I find it embarrassingly important to note that I have not had a lot of lit mag experience—and by a lot, I mean zero. But for only twelve dollars, an era of ignorance met its end. The twenty-third issue of A Public Spacemarked my first dive into the dating pool of literary magazines.
The salmon pink and reddish orange issue matched my brand new cat-eye sunglasses and manicure perfectly. I took it as a sign that it was meant to find my palms. I flipped through the soft off-white pages full of literature and art.
The publication has a refined, minimalistic, “MOMA” feel—like a small museum you could hold in your hands, curated by intellectuals who I imagine wear primarily black fabrics that sway when they do. What a fashionable discovery.
It’s always nice when your first has the maturity to keep it classy.
Not one shallow enough to fall in love based on looks alone, I browsed the table of contents, searching for an appropriate location where we could sit quietly together, and I could observe the personality behind the sophistication—page ten, Kathleen Collins’s “Husband.” My first official date.
“…It’s a long improvisation, my life…I don’t know many musicians who could come up with the variations I have… like a poet with a third eye for the way the wind blows… I put my token in the great subway train and went for a ride. I’m a moody son of a bitch.”
In the five pages of the story, only about seven sentences ended with periods. The rest, a continuous stream of thought, was broken up by ellipses.

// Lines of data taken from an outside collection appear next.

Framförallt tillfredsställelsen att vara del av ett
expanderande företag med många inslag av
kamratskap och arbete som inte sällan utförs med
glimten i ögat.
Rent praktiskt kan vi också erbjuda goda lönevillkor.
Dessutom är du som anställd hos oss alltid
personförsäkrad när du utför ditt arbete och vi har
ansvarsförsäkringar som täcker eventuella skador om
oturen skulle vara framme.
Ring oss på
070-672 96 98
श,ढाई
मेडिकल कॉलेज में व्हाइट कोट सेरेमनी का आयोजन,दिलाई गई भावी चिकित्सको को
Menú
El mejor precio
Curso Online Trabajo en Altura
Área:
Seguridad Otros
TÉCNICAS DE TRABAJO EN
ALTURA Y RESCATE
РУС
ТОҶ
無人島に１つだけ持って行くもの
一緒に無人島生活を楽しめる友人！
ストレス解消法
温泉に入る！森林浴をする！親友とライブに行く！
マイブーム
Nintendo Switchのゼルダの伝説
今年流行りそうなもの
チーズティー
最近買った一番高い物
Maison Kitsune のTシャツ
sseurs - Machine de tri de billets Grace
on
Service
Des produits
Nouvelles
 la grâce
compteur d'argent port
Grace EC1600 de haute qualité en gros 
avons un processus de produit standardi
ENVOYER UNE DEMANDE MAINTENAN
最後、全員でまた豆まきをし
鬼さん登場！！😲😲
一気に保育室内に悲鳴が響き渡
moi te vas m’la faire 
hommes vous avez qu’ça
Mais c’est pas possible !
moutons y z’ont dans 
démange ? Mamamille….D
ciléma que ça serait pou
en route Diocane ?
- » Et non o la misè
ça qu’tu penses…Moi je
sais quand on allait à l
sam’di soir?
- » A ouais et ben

The piece was gruff, whimsical, didn’t follow the rules, and left me confused at the end—but in the good way where you want more because of the mystery of it all. Precisely how I’d categorize a perfect first date.
Later that night, through Elisabetta Rasy’s short story “The Truck,” I rode in a truck with a “distinguished yet impoverished man.” He was on the way to pursue an old flame, motivated by a pleasantly unexpected letter expressing that she still thought about him even after so much time had passed between the two. We hitched a ride from a “young guy with a pleasant face.” Sparse, awkward conversation filled the silences as we jerked through desolate highways late in the night. The man suggested music from his own tapes that he had brought. The driver declined and insisted on cassettes of his own that he would rather play. I sat in the rattling truck blindly, having little idea of exactly where we would end up at the ride’s end. After a sketchy stop at a gas station, uncomfortable conversation quickly escalated to a high-speed chase. Our truck tailed a white mini driven by a young woman (someone the driver spotted leaving the small store attached to the service station). I wasn’t sure why. It all happened so quickly and menacingly in the dark. Our vehicle crashed against a guardrail. We dodged glass and fire and the unlucky fate given to the now lifeless truck driver. The woman driving the white mini pulled us from the wreck and escorted us to her vehicle, noting, “there is nothing that can be done here, and you certainly are not a reliable witness.” I ended the night still as a passenger but in a new vehicle, leaving behind the scene of total devastation, hurtling into the darkness with a new driver and utter confusion and angst—a startling experience for a brand new relationship, and so early on in its stages.
I will certainly see A Public Space again.
I must like my magazines like I prefer my men: sort of intimidating, smart in the mind and dress, daring, rebellious, unafraid to take me on random and somewhat terrifying adventures, and always, always, with a good story to tell. I’ll be theirs for life (in an open relationship, of course).